January 04, 2026

🪱Rotten Fruit – When One Person Poisons the Whole


Rotten Fruit – When One Person Poisons the Whole

We all have them in our lives - the rotten fruits, the rotten eggs. The people who quietly manipulate, distort reality, and slowly cause damage in families and society. Sometimes they arrive loudly. More often, they blend in. They smile. They stay. And by the time the damage is visible, it’s already too late.

Trust me, I know exactly what I’m talking about.

My family has been broken by more than one of these people - female and male alike. The harm they caused didn’t happen overnight. It spread slowly, silently, like rot from the inside. Relationships collapsed, trust disappeared, and bonds that should have been unbreakable were destroyed. Some damage cannot be undone. What’s done is done.

And that is one of the hardest truths to accept.

For a long time, we tried to fix things. We believed that patience, understanding, love, or endurance could heal what was broken. But some people don’t want to heal. They want to feed.

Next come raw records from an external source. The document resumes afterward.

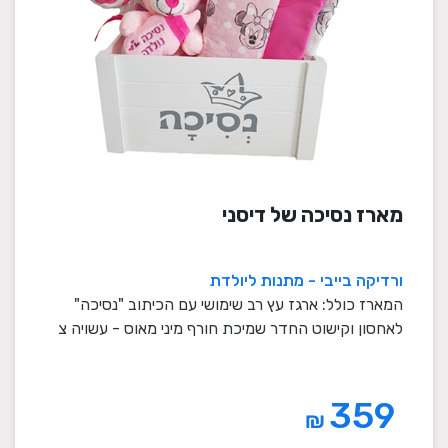
מארז נסיכה של דיסני
ורדיקה בייבי - מתנות ליולדת
המארז כולל: ארגז עץ רב שימושי עם הכיתוב "נסיכה"
לאחסון וקישוט החדר שמיכת חורף מיני מאוס - עשויה צ
...
359
₪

They don’t rot alone - they rot what’s kept close to them.

That’s what Rotten Fruit is about.

The song uses a simple image: a bowl of beautiful, fresh fruit with one rotten piece in the center. The fresh fruit cannot heal the rotten one. But the rotten one will destroy the whole bowl if it stays. This isn’t pessimism. It’s reality.

There is no happy ending in this song - and that is intentional.

Because real life doesn’t always give us closure, apologies, or justice. Sometimes all we get is understanding. And understanding is not weakness - it’s power.

Awareness is what ends denial.
Awareness is what breaks cycles.
Awareness is what allows us to move on without living in the dark.

Rotten Fruit doesn’t promise healing. It doesn’t offer redemption. It offers clarity. And clarity is what gives us the strength to protect ourselves, to stop repeating patterns, and to choose a different future - even if the past cannot be repaired.

We didn’t fail as families.
We didn’t fail as a society.

We survived what was stolen from us.

And sometimes, survival is the most honest ending there is.